** Task instructions **
Establish how many lines in the material below include the word "jsem", then give the count alone.

** Information **
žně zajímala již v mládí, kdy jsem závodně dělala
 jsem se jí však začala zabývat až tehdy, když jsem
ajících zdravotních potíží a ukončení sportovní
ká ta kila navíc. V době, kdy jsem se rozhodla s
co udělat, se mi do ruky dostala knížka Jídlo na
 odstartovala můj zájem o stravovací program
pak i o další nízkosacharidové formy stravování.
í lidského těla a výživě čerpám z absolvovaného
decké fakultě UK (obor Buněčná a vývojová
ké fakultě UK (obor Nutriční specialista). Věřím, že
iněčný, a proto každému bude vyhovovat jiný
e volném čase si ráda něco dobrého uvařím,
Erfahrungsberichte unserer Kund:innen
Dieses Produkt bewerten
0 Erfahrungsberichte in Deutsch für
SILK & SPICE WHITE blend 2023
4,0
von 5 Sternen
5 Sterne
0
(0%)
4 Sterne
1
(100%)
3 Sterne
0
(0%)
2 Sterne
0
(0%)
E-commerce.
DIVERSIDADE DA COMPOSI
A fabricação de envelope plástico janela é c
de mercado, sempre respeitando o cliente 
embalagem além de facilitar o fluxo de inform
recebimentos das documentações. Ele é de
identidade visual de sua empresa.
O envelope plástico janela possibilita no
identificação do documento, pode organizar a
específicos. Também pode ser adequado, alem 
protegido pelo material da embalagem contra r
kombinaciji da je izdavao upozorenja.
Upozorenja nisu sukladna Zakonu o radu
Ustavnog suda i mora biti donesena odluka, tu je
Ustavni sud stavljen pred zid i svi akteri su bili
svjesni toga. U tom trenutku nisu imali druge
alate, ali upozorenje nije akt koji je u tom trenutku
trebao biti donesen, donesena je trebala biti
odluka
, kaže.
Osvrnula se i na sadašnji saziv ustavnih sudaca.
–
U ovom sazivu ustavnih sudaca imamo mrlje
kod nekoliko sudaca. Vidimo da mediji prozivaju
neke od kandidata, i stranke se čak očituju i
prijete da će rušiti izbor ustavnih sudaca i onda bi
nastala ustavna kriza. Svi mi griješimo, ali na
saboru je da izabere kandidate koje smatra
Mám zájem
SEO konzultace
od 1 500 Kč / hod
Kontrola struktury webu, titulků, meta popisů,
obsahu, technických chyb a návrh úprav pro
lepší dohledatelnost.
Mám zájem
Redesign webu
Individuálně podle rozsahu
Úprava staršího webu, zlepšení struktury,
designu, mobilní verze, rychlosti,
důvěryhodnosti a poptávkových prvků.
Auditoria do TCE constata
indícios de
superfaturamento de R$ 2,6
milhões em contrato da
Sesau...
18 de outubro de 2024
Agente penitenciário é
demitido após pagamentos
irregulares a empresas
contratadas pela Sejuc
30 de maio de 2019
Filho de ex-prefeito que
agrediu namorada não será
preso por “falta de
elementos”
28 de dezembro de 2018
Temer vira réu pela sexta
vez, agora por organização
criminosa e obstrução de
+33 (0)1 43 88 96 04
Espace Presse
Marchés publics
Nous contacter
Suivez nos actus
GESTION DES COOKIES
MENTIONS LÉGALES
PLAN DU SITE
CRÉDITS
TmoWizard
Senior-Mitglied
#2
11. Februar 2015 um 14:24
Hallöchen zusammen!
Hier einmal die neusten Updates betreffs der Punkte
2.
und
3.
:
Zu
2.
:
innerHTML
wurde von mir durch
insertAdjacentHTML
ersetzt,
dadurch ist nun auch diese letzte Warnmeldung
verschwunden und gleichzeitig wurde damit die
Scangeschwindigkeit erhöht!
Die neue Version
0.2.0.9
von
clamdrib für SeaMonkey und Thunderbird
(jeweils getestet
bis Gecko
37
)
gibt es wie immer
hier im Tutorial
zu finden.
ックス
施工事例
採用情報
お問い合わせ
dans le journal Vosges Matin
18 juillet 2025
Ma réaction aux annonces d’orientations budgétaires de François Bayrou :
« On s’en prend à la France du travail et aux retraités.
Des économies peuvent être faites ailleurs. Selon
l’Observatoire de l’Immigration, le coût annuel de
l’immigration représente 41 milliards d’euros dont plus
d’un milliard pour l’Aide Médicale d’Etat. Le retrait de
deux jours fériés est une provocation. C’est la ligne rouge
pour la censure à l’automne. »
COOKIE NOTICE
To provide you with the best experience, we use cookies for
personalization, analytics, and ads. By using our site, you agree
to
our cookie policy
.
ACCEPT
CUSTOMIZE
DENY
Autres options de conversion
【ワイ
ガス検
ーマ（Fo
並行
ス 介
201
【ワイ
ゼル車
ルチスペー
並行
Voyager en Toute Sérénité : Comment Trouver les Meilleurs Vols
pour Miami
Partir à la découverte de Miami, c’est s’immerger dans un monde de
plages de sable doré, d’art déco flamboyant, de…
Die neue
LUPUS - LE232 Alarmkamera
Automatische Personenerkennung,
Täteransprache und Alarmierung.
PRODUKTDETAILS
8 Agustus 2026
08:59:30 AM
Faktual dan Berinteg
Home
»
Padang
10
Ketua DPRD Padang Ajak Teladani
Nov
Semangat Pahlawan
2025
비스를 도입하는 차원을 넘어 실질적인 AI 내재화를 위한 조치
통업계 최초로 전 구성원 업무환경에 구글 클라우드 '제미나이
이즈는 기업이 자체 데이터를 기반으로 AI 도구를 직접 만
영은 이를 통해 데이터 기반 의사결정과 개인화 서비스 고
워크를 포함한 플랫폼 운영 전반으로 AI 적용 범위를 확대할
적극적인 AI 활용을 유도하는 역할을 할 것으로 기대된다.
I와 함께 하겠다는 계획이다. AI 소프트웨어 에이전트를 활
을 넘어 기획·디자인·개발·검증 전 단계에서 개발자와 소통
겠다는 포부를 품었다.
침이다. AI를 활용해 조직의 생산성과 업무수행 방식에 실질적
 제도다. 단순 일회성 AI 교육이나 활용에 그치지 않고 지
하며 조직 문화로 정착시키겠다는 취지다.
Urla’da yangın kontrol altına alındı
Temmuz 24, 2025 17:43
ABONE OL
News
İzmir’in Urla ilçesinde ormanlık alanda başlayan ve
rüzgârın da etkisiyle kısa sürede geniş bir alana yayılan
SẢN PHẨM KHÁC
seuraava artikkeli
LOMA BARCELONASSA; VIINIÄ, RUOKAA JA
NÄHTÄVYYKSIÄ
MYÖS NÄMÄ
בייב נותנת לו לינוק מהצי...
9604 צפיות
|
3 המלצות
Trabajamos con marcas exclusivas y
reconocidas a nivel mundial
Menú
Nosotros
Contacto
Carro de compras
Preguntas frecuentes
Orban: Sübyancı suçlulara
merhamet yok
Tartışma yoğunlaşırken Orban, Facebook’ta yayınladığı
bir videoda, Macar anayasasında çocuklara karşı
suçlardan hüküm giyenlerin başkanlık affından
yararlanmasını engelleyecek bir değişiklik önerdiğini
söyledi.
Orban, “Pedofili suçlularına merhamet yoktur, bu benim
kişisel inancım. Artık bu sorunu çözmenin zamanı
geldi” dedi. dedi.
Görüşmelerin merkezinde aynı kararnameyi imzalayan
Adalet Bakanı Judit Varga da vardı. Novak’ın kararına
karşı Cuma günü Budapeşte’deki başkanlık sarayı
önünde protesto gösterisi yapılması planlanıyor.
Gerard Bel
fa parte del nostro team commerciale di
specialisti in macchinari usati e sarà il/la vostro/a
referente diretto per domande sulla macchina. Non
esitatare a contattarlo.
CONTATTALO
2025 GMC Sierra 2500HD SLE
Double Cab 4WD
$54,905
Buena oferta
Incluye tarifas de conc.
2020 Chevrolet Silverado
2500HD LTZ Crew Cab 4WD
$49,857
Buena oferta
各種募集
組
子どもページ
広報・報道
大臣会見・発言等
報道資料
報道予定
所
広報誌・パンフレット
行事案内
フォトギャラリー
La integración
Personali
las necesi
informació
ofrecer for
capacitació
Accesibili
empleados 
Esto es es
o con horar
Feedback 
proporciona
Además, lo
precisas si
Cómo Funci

** Answer to the problem **
3